By Marilyn Weber
How to Plan a Conference That Accommodates Deaf Attendees
Marilyn L. Weber, President/CEO of Deaf Interpreter Services Inc. (DIS) headquartered in San Antonio, Texas, is a certified sign language interpreter and has an adult daughter who is deaf. Marilyn has been working for more than 25 years promoting accessible communication and advocating for the rights of the deaf community. She has interpreted in thousands of professional situations, and conducts deaf awareness workshops, cultural diversity training and ADA Compliance Consulting. Marilyn has over 2,900 hours of related professional training. Marilyn has received several awards from various local and national organizations recognizing her work and dedication to the deaf community. www.deaf-interpreter.com
Conference planners have a million different tasks on their to-do lists. From working with multiple groups in different cities to finding the coolest new venues, planning around people’s specific food and beverage requests and helping handle transportation issues, it’s a seemingly never-ending list. One factor that doesn’t come up as much as some of the other basics — but is extremely important — is planning for conference attendees with disabilities.
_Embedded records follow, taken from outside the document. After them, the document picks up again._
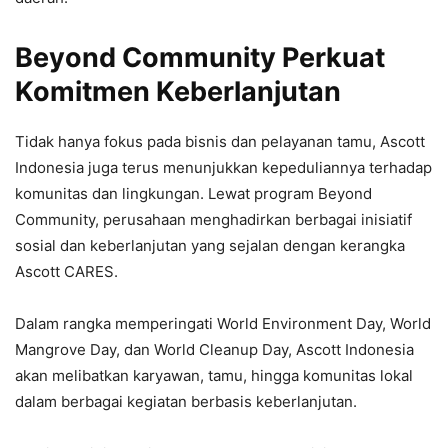
Beyond Community Perkuat
Komitmen Keberlanjutan
Tidak hanya fokus pada bisnis dan pelayanan tamu, Ascott
Indonesia juga terus menunjukkan kepeduliannya terhadap
komunitas dan lingkungan. Lewat program Beyond
Community, perusahaan menghadirkan berbagai inisiatif
sosial dan keberlanjutan yang sejalan dengan kerangka
Ascott CARES.
Dalam rangka memperingati World Environment Day, World
Mangrove Day, dan World Cleanup Day, Ascott Indonesia
akan melibatkan karyawan, tamu, hingga komunitas lokal
dalam berbagai kegiatan berbasis keberlanjutan.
There are a few extra steps that planners can consider that assist with planning a conference where deaf and hard-of-hearing attendees feel welcome and are considered as fully participating members of the event.
One of the best places to start looking to find local interpreters is reaching out to the Chamber of Commerce in the conference host city. Planners should be able to get a pre-reviewed and certified list of interpreting companies to assist with deaf and hard-of-hearing attendees. The Chamber also should have contacts for a planner looking into services for blind attendees, handicapped guests or anyone else with special needs.
Insurance Is Key
One of the most important criteria when considering hiring a company to provide sign language and oral interpreting is to ensure that they have all of the necessary insurance. Ideally a company should have the complete general liability package. Included in this package are all of the necessities from errors and omissions to liability. This coverage is a must have when dealing with a professional group of interpreters.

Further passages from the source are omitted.